8 tips for building an effective sales prospect list and boosting sales in 2023
Whether you’ve just started your own business or are on the edge of making it big (and have been stuck there for a while), these tips will help you nail down where you’re going wrong and how to fix it.
Understand your offer
You can’t sell unless you know what you’re selling. Cursory knowledge of your offer isn’t enough, you need to know your product like the back of your hand. If possible, try using the product yourself instead of relying on a brochure or manual to know its utility.
Ask yourself what problems it solves, which features customers are most impressed by, and which ones they often find lacking. Knowing the shortcomings in advance makes you better prepared to answer sticky questions.

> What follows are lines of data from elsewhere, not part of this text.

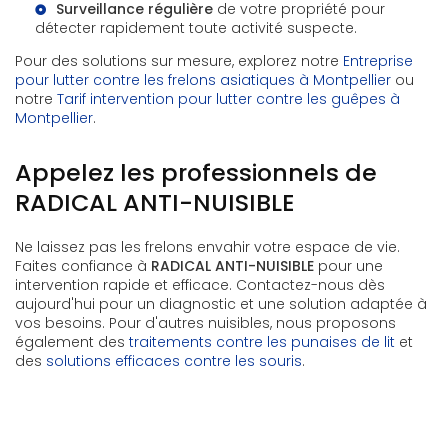
Surveillance régulière
de votre propriété pour
détecter rapidement toute activité suspecte.
Pour des solutions sur mesure, explorez notre
Entreprise
pour lutter contre les frelons asiatiques à Montpellier
ou
notre
Tarif intervention pour lutter contre les guêpes à
Montpellier
.
Appelez les professionnels de
RADICAL ANTI-NUISIBLE
Ne laissez pas les frelons envahir votre espace de vie.
Faites confiance à
RADICAL ANTI-NUISIBLE
pour une
intervention rapide et efficace. Contactez-nous dès
aujourd'hui pour un diagnostic et une solution adaptée à
vos besoins. Pour d'autres nuisibles, nous proposons
également des
traitements contre les punaises de lit
et
des
solutions efficaces contre les souris
.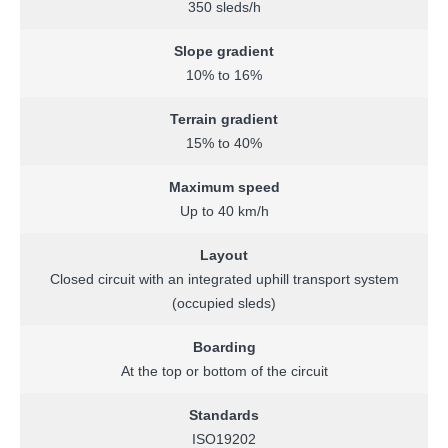
350 sleds/h
Slope gradient
10% to 16%
Terrain gradient
15% to 40%
Maximum speed
Up to 40 km/h
Layout
Closed circuit with an integrated uphill transport system
(occupied sleds)
Boarding
At the top or bottom of the circuit
Standards
ISO19202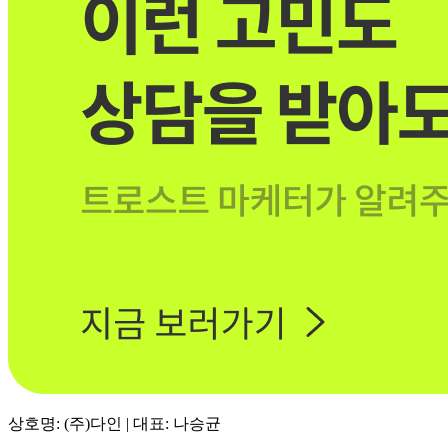
상호명: (주)다인 | 대표: 나승균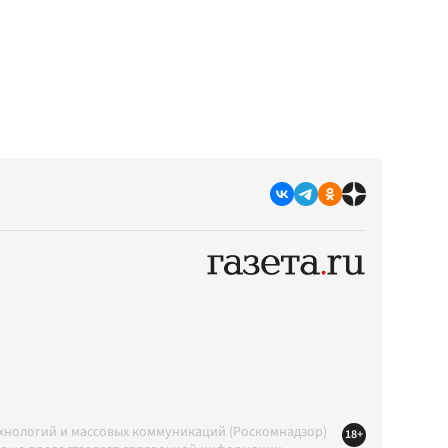
ехнологий и массовых коммуникаций (Роскомнадзор)
18+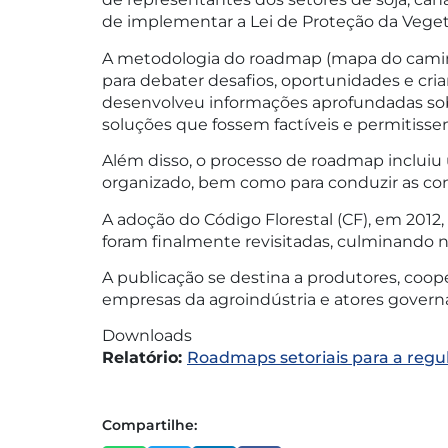
de implementar a Lei de Proteção da Vegetaç
A metodologia do roadmap (mapa do caminho
para debater desafios, oportunidades e cri
desenvolveu informações aprofundadas sobre
soluções que fossem factíveis e permitisse
Além disso, o processo de roadmap inclui
organizado, bem como para conduzir as con
A adoção do Código Florestal (CF), em 2012
foram finalmente revisitadas, culminando 
A publicação se destina a produtores, coopera
empresas da agroindústria e atores gover
Downloads
Relatório:
Roadmaps setoriais para a regu
Compartilhe: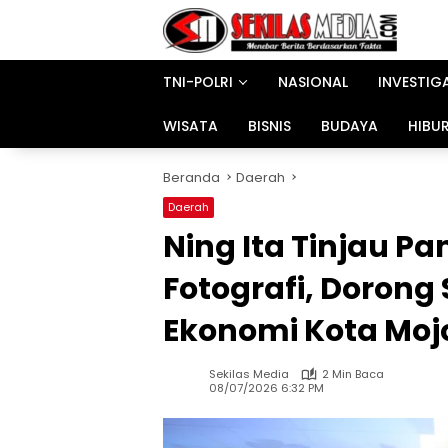
Langsung
ke
konten
TNI-POLRI
NASIONAL
INVESTIG
WISATA
BISNIS
BUDAYA
HIBU
Beranda
Daerah
Daerah
Ning Ita Tinjau P
Fotografi, Dorong
Ekonomi Kota Moj
Sekilas Media
2 Min Baca
08/07/2026 6:32 PM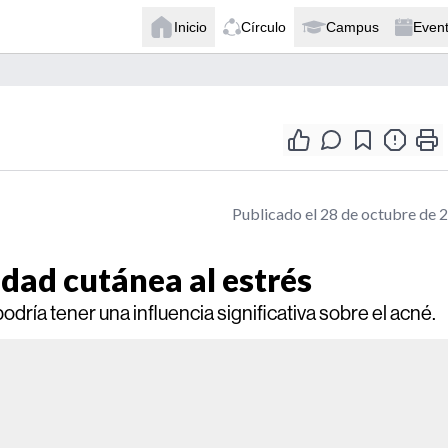
Inicio
Círculo
Campus
Even
Publicado el 28 de octubre de 
dad cutánea al estrés
dría tener una influencia significativa sobre el acné.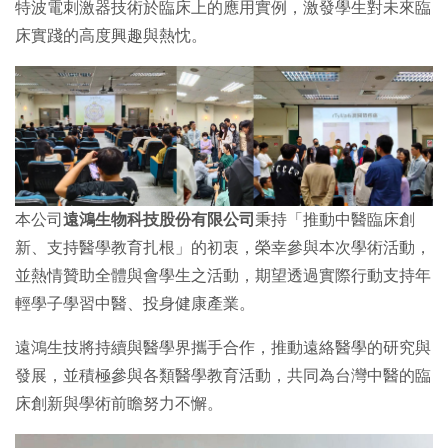
特波電刺激器技術於臨床上的應用實例，激發學生對未來臨
床實踐的高度興趣與熱忱。
本公司
遠鴻生物科技股份有限公司
秉持「推動中醫臨床創
新、支持醫學教育扎根」的初衷，榮幸參與本次學術活動，
並熱情贊助全體與會學生之活動，期望透過實際行動支持年
輕學子學習中醫、投身健康產業。
遠鴻生技將持續與醫學界攜手合作，推動遠絡醫學的研究與
發展，並積極參與各類醫學教育活動，共同為台灣中醫的臨
床創新與學術前瞻努力不懈。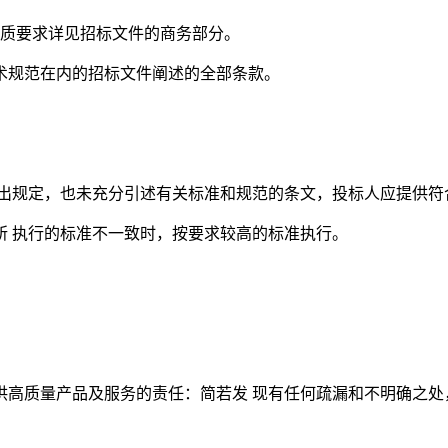
体资质要求详见招标文件的商务部分。
技术规范在内的招标文件阐述的全部条款。
出规定，也未充分引述有关标准和规范的条文，投标人应提供符
所 执行的标准不一致时，按要求较高的标准执行。
。
供高质量产品及服务的责任：简若发 现有任何疏漏和不明确之处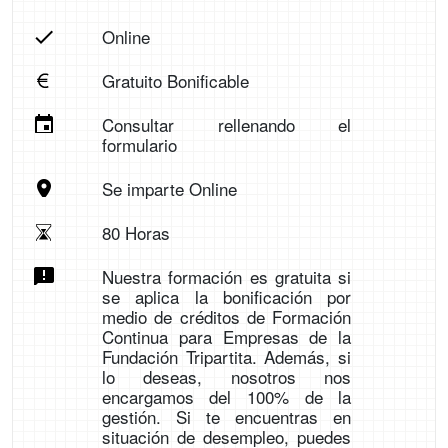
Online
Gratuito Bonificable
Consultar rellenando el
formulario
Se imparte Online
80 Horas
Nuestra formación es gratuita si
se aplica la bonificación por
medio de créditos de Formación
Continua para Empresas de la
Fundación Tripartita. Además, si
lo deseas, nosotros nos
encargamos del 100% de la
gestión. Si te encuentras en
situación de desempleo, puedes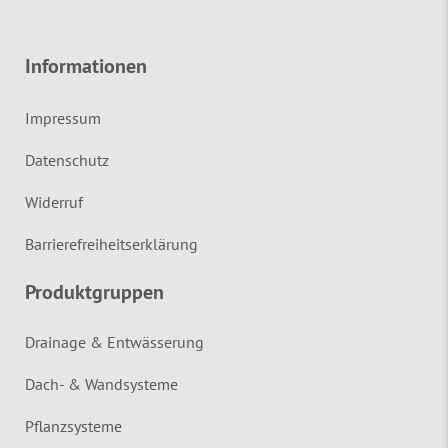
Informationen
Impressum
Datenschutz
Widerruf
Barrierefreiheitserklärung
Produktgruppen
Drainage & Entwässerung
Dach- & Wandsysteme
Pflanzsysteme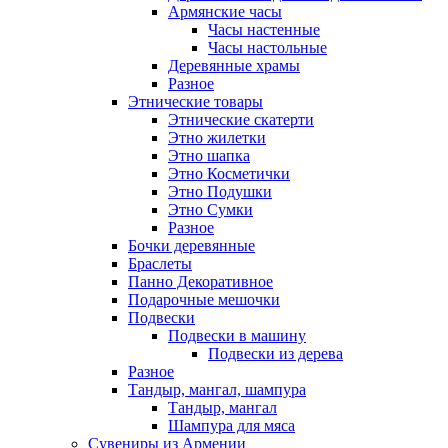
Армянские часы
Часы настенные
Часы настольные
Деревянные храмы
Разное
Этнические товары
Этнические скатерти
Этно жилетки
Этно шапка
Этно Косметички
Этно Подушки
Этно Сумки
Разное
Бочки деревянные
Браслеты
Панно Декоративное
Подарочные мешочки
Подвески
Подвески в машину
Подвески из дерева
Разное
Тандыр, мангал, шампура
Тандыр, мангал
Шампура для мяса
Сувениры из Армении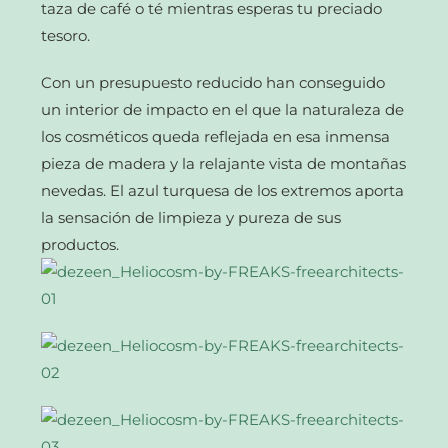
taza de café o té mientras esperas tu preciado
tesoro.
Con un presupuesto reducido han conseguido
un interior de impacto en el que la naturaleza de
los cosméticos queda reflejada en esa inmensa
pieza de madera y la relajante vista de montañas
nevedas. El azul turquesa de los extremos aporta
la sensación de limpieza y pureza de sus
productos.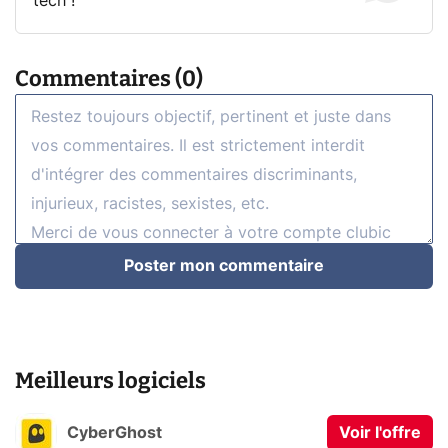
tech !
Commentaires (0)
Poster mon commentaire
Meilleurs logiciels
CyberGhost
Voir l'offre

Keep a list of specific statistics, success stories, and use cases handy to convince a lead of the value of your product. Your offer should allow prospects to envision how their business will improve if they use your product.
Understand your audience
Your product might have wider applicability, but an Ideal Customer Profile (ICP) tells you which set of leads have the right mix of both need and urgency for your product. You can then design your campaign, keeping these characteristics in mind. For example, are you catering to an SMB, mid-market, or enterprise? Your positioning and outreach strategies will change depending on the answer.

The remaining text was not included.